Everyone knows that "freedom 55" has turned out to be more marketing slogan than reality for most. But there are still an enviable few who are able to realize the dream.
Cathy Bernaerts is someone who made it to the finish line, retiring three years ago just before turning 56. In making the decision to leave her job as director of finance and operations at Mississauga-based Edwards Lifesciences (Canada) Inc., she considered three factors: family, finances and her future.
For her, it was the first consideration that carried the most weight.
"My husband, Michael, is 13 years older than I am and was already retired," says Ms. Bernaerts, who lives in Collingwood, Ont. "He wanted me to retire as well so we could spend some quality time together and do some of the things we had always wanted to do."
At first she resisted. She loved her job and relished working as part of a team in a dynamic company with interesting products. But she was putting in 12- to 14-hour days in a high-pressure environment, and eventually gave in to the argument that the stress might end up affecting her health.
"The first year of retirement was a challenge, and I struggled trying to figure out what I was going to do," she says. "I relaxed, but I didn't feel that pressure to get up in the morning. I didn't feel like I had a purpose."
Eventually, however, she settled in to a routine that some would consider a picture-perfect retirement – golfing, exercising, travelling and wintering in Florida with her husband.
"I'm happy with life these days," she says. "So it all worked out."
Ms. Bernaerts pulled it off with the help of a financial planner, Anna Knight of International Capital Management in Toronto.
Ms. Knight says most of her retirement-planning clients are 50 and older and that about half of them consider retiring before they reach 65. The ones most likely to do so are those with pension plans, especially the fast-vanishing defined-benefit kind.
"My job is to make sure they are financially secure before they do it," she says.
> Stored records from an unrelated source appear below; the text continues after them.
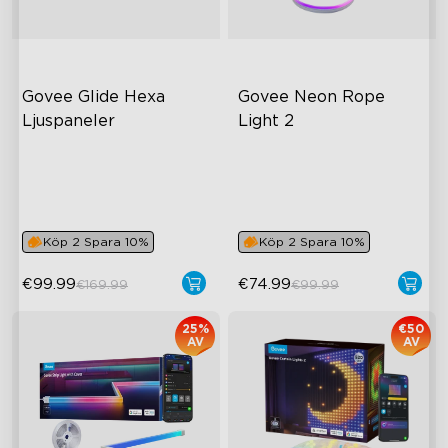
Govee Glide Hexa 
Govee Neon Rope 
Ljuspaneler
Light 2
RGBIC Lighting Effects
RGBIC Lighting Effects
DIY Design
Matter Compatible
Animated Effects
AI Lighting Bot
Köp 2 Spara 10%
Köp 2 Spara 10%
€99.99
€74.99
€169.99
€99.99
25%
€50
AV
AV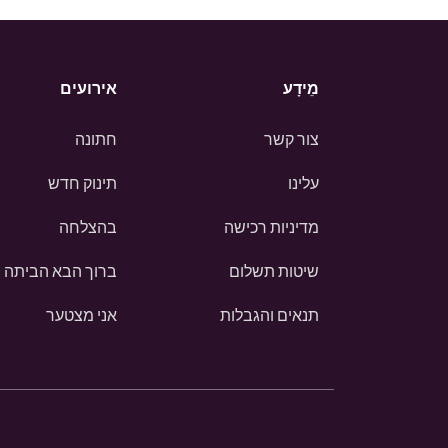
מֵידָע
אירועים
צור קשר
חתונה
עלינו
תינוק חדש
מדיניות רכישה
בהצלחה
שיטות תשלום
ברוך הבא הביתה
תנאים והגבלות
אני מצטער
Her first step in the planning process is asking clients to track three months of expenses and examine the results line by line to separate essential from non-essential spending. Then she asks them to subtract how much of the essential spending is likely to decrease when they leave the workforce.
Next they add a cushion for emergencies and things like home repairs. Ms. Knight advises clients to make sure the essentials are covered by pensions or other income streams they can count on.
The next step is estimating how much discretionary spending they will need to support the lifestyle they envisage.
The discretionary amount, which will fluctuate over the years, can come from their savings and investments. Then she advises clients about investment products designed to meet their goals. (While she is used to working on commission, she also has fee-based services for people who just want her to draw up a plan.)
If the numbers work, Ms. Knight tells clients they are in a financial position to retire, however early it might be.
But money, she stresses, is only part of the equation. Mental preparedness is another. She sometimes asks clients to draw up a list of all the things they want to do in retirement that they haven't had time for while working, and then to consider how they plan to manage their time to fit them in.
"Some people just want to be able to go out for coffee during the day or go for a bike ride when it's nice outside or work in their garden," she says. Others plan to work part time, take up a hobby or give back to the community. "I have one client who is a retired teacher who used to call me and say, 'I'm kayaking on the Humber River in the middle of the day!'"
Anne Brandt, a fee-based financial planner in Coquitlam, B.C., follows a similar approach in drawing up retirement plans but does not sell investment products or offer investment advice. She says the bulk of her clients are between 55 and 60 and often want to know the earliest age at which they can retire.
"I get people to focus on getting rid of their mortgage and other debts," she says. "And then we go from there. If they can't meet their retirement goals, we look at what they need to do to adjust. Everyone, of course, would like to maintain their current lifestyle in retirement."
Most people she counsels have done some sort of planning before they end up in her office. But she sees many who say they found it hard to save during their child-rearing and house-buying years, especially in areas of high-cost real estate. The near-financial collapse of 2008 is another thing keeping some people in the workforce longer than they had imagined they would be.
"I did do a plan for a couple who retired at 55 with no children and good government pensions," Ms. Brandt says. "They have retired and they are doing well, but they are not the norm. They are the exception."
As for Ms. Bernaerts, she has come around to her husband's way of thinking that there's more to life than work. It's not that she never worries about money – she occasionally does, especially with her defined-contribution pension and market uncertainties.
But she has Ms. Knight to reassure her that the money will last. "It's important to have a planner," she says. "Anna gives me the assurance that we're going to be okay."